Apart from his nose, certainly, there was little to judge young Charles Darwin by. At the time of the interview he was twenty-two-and-a-half years old. The spring before, he had been graduated from Cambridge, where he had achieved no particular distinction, academic or otherwise, and had displayed no more interest in science than extracurricular friendships with such of the science faculty as Henslow and the geologist, the Reverend Adam Sedgwick. Darwin’s chief adolescent interests had been a rather haphazard collecting, principally of beetles, and shooting, which was his particular passion. His father was convinced he was hopelessly frivolous, and had once told him, “You care for nothing but shooting, dogs, and ratcatching, and you will be a disgrace to yourself and all your family.” On the strength of this unflattering judgment, Charles’s patent inability to become a doctor, and his general lack of interest in any particular field or profession, Dr. Darwin had decided that his son had best become a clergyman, and his study at Cambridge was to have prepared him for the ministry. One of the arguments Josiah Wedgewood had used in favor of Darwin’s going on the voyage, in fact, was that the pursuit of natural history was a very suitable hobby for a clergyman, and it was assumed that Charles would study for orders on his return.
That Monday in September was beyond any doubt the most fateful day in the lives of both participants. In Darwin’s case, he never lost the conviction that he, and his whole theory of evolution, were entirely formed by the voyage of the Beagle. On his return, he wrote FitzRoy, “I think it far the most fortunate circumstance in my life that the chance afforded by your offer of taking a Naturalist fell on me,” and said that what he had learned on the Beagle, “I would not exchange for twice ten thousand a year.” Looking back on his career forty-five years later, Darwin wrote in his Autobiography:
The voyage of the Beagle has been by far the most important event in my life, and has determined my whole career; yet it depended on so small a circumstance as my uncle offering to drive me thirty miles to Shrewsbury, which few uncles would have done, and on such a trifle as the shape of my nose. I have always felt that I owe to the voyage the first real training or education of my mind.
The voyage not only gave him the germ of his theory of natural selection and much firsthand data for it, but it gave him the material for the early books and papers that made his reputation and earned an audience for his evolutionary hypothesis. The same extraordinary series of coincidences and accidents, culminating in the interview and acceptance before lunch Monday, determined FitzRoy’s life just as definitely, and much more tragically. FitzRoy became, in the directest possible fashion, the godfather of the most disturbing idea of the past century and its first victim.

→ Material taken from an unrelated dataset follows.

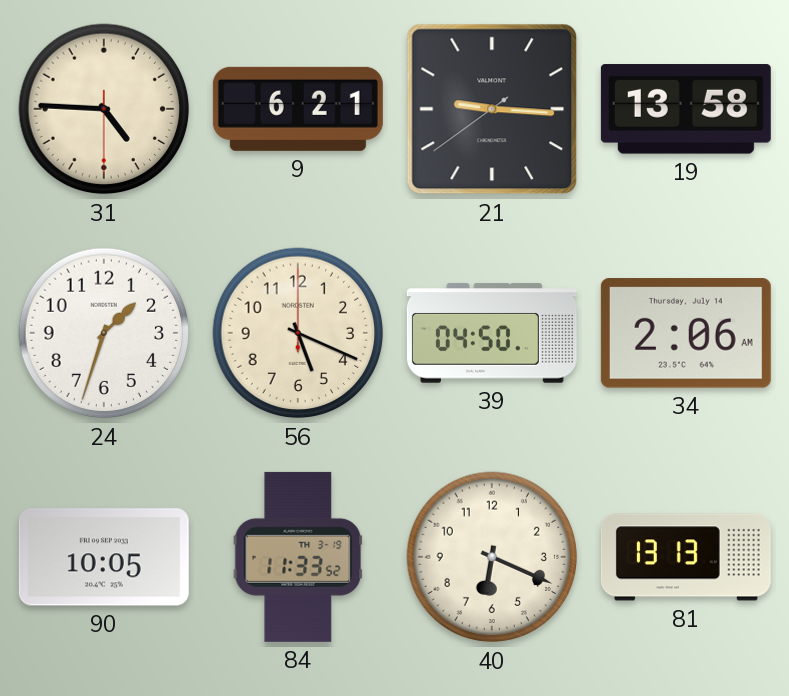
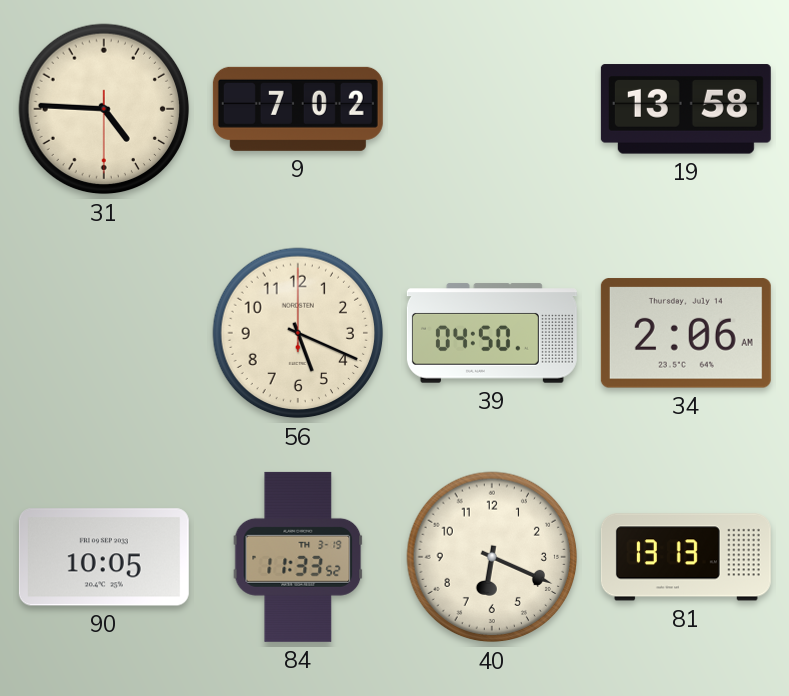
9: 6:21 -> 7:02
21: 9:15 -> none
24: 1:33 -> none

WHAT a glorious day the fourth of November will be to me!” Darwin wrote FitzRoy in October, 1831, referring to the date the Beagle was expected to sail (it actually sailed on December 27). “My second life will then commence, and it shall be as a birthday for the rest of my life.” Relations between Darwin and FitzRoy in those months were of the best, and neither had occasion to regret his first impression: FitzRoy had written to Beaufort the day of the interview, “I like what I see of him much,” and Darwin had written to Susan the next day, describing FitzRoy as “my beau ideal of a captain.” After they were several months out, Darwin wrote to his father: “The Captain continues steadily very kind and does everything in his power to assist me,” and he found FitzRoy’s industry particularly praiseworthy: “He works incessantly, and when apparently not employed, he is thinking. If he does not kill himself, he will, during this voyage, do a wonderful quantity of work.” At about the same time, FitzRoy was expressing similar ideas in a letter to Beaufort: “Darwin is a very sensible hard-working man, and a very pleasant messmate. I never saw a ‘shore-going fellow’ come into the ways of a ship so soon and so thoroughly as Darwin,” and shortly afterward, “Darwin is a regular trump.” When Darwin sent his first collection of specimens home, FitzRoy wrote to Beaufort: “I fancy that though of small things it is numerous and valuable, and will convince the Cantabrigians that their envoy is no Idler.” Hard work was to be the chief thing that united them for the rest of the voyage: Darwin tireless at making observations in natural history and geology and collecting specimens; FitzRoy exhausting himself at hydrography, surveying, and navigation.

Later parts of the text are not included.